== WORK TASK ==
Search the records below for the string "avec" and copy each line where it turns up.
[DATA FOR THE TASK Boundary: Start]
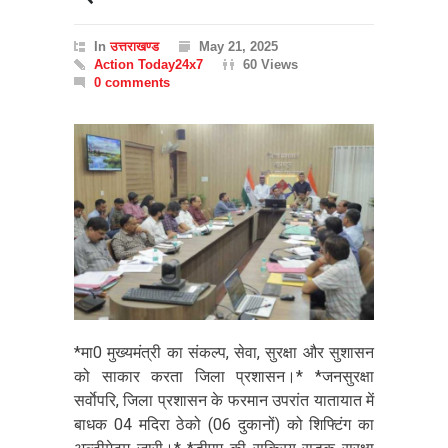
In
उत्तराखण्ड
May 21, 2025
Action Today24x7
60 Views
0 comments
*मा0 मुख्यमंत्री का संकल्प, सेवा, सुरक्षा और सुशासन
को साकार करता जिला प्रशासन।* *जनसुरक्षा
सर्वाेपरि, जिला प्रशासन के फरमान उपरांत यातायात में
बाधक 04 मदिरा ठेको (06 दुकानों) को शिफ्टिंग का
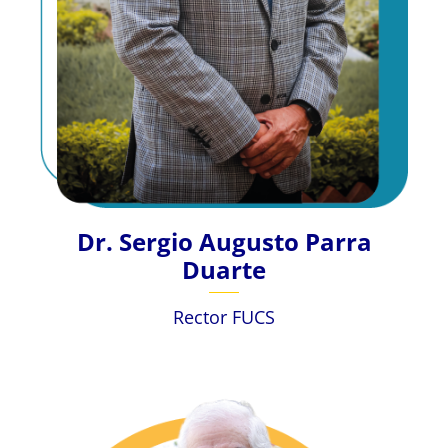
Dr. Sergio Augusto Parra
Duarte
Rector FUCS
[DATA FOR THE TASK Boundary: End]
[DATA FOR THE TASK Boundary: Start]
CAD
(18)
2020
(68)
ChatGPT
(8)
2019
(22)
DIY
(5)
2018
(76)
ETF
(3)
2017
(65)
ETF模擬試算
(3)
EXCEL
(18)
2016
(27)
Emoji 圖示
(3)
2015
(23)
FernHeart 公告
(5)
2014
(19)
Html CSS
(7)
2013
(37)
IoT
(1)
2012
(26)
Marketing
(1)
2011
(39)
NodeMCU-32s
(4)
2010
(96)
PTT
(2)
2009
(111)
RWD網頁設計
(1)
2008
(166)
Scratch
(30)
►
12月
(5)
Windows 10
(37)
[DATA FOR THE TASK Boundary: End]
[DATA FOR THE TASK Boundary: Start]
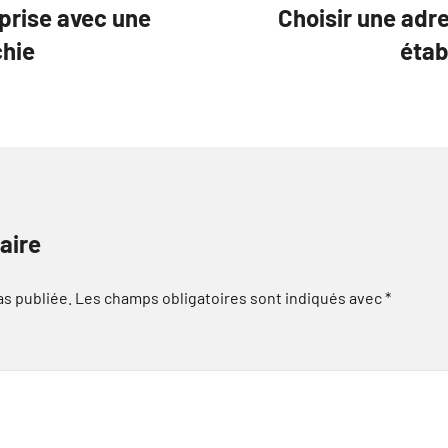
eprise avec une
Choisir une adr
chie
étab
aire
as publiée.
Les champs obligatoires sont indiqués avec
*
[DATA FOR THE TASK Boundary: End]
== RESPONSE ==
eprise avec une
Les champs obligatoires sont indiqués avec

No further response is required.